Не занимаясь здесь софийной реабилитацией докантовской рациональной метафизики, рискну утверждать, что все же, что вряд ли стоит считать ее «софиологической пустыней»[63 - Вот лишь один характерный пример булгаковских рассуждений на эту тему: «…чисто рассудочная или, что то же, научная философия необходимо безжизненна, весь мир она опрыскивает мертвой водой. Поэтому же у живых существ нет и не может быть до конца последовательной рассудочной философии: ненавистный “психологизм” оказывается в ней неистребим, даже Спиноза из мертвой пустыни своего вещного детерминизма спасается в amor Dei intellectualis, т. е. все-таки живое, ибо любовное постижение мира, который оказывается поэтому substantia sive natura sive Deus. И Кант спасается из царства чистой рассудочности в практический, т. е. живой разум, ценою внутреннего дуализма спасая личность… Рассудочная ориентировка в жизни (идеал «чистого трансцендентализма», с исключением всякого «психологизма») мыслима только при полном упразднении живого человеческого существа в его конкретной целостности…». Булгаков С. Н. Философия хозяйства // Булгаков С. Н. Соч.: в 2 т. Т 1. С. 25–26.] (то же самое, впрочем, относится и к сенсуалистски ориентированной европейской мысли). Такое суждение было бы несправедливо прежде всего по причине ее оптимистического, оправдывающего жизнь пафоса. Несомненно, ее идеологической подоплекой была программа созидания человека и творения, а вовсе не разрушения того и другого. Это относится и к методу строительства мира через организованную мысль у Декарта, и к просвещено-естественному упорядочиванию видимых природных форм как неких проекций разумной человеческой способности (Локк, Беркли, Юм), и к оправданию «лучшего из миров» в «Теодицее» Лейбница, которую он заканчивает следующим: «Но превосходнейшая часть вещей – град Божий – есть зрелище, блеск которого мы будем некогда допущены созерцать вблизи, просвещенные светом божественной славы. Ибо теперь мы можем приблизиться к нему лишь очами веры, т. е. твердою уверенностью в божественном совершенстве; и чем более мы постигаем, что в творении проявляется не только мудрость и могущество, но и благость высшего разума, тем более мы воспламеняемся любовью к Богу и тем более возгораемся стремлением подражать каким-либо образом Божией благости и справедливости»[64 - Лейбниц Г. В. Теодицея // Лейбниц Г. В. Соч.: в 4 т. М., 1989. Т. 4. С. 494.].

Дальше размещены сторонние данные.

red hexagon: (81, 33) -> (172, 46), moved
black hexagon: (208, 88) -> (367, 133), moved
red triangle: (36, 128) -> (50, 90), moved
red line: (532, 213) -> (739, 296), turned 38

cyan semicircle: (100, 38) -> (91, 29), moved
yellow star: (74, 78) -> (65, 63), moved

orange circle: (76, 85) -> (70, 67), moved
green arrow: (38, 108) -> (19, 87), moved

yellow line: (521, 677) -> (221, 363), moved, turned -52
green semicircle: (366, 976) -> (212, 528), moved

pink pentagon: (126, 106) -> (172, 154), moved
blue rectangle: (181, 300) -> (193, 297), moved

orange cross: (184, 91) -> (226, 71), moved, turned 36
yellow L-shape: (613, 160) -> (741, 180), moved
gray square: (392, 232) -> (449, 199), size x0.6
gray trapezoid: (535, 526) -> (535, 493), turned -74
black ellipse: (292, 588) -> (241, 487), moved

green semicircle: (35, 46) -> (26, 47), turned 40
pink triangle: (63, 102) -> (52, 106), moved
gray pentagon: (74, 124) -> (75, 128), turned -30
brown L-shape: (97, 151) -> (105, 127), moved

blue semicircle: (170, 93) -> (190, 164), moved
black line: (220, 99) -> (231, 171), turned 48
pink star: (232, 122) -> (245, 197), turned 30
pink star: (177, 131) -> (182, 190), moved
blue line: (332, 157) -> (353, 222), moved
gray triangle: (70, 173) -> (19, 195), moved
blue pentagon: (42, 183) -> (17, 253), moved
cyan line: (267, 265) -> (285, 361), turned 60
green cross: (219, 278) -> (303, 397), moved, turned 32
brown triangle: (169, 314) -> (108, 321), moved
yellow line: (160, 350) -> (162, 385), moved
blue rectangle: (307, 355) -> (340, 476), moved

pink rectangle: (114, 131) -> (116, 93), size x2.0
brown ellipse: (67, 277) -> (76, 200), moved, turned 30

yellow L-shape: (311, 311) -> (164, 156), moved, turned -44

Блеск чувственно осязаемого сияющего Града достигнутого совершенства отсылает нас и к вдохновенному платоновскому описанию блистающего нездешними красками мира кристаллически-твердой занебесной красоты в диалоге «Федр», и ко многим другим, намного более далеким коннотациям, например к известному рассказу о выборе веры из Повести временных лет: «…и ввели нас туда, где служат они Богу своему, и не знали – на небе или на земле мы: ибо нет на земле такого зрелища и красоты такой, и не знаем, как и рассказать об этом, – знаем мы только, что пребывает там Бог с людьми, и служба их лучше, чем во всех других странах. Не можем мы забыть красоты той, ибо каждый человек, если вкусит сладкого, не возьмет потом горького; так и мы не можем уже здесь пребывать».

Привожу эту цитату единственно для того, чтобы подчеркнуть некую основополагающую интуицию, объединяющую столь далекие интеллектуальные миры: их общие акценции на чувственно-воспринимаемой красоте в описании божественного мира.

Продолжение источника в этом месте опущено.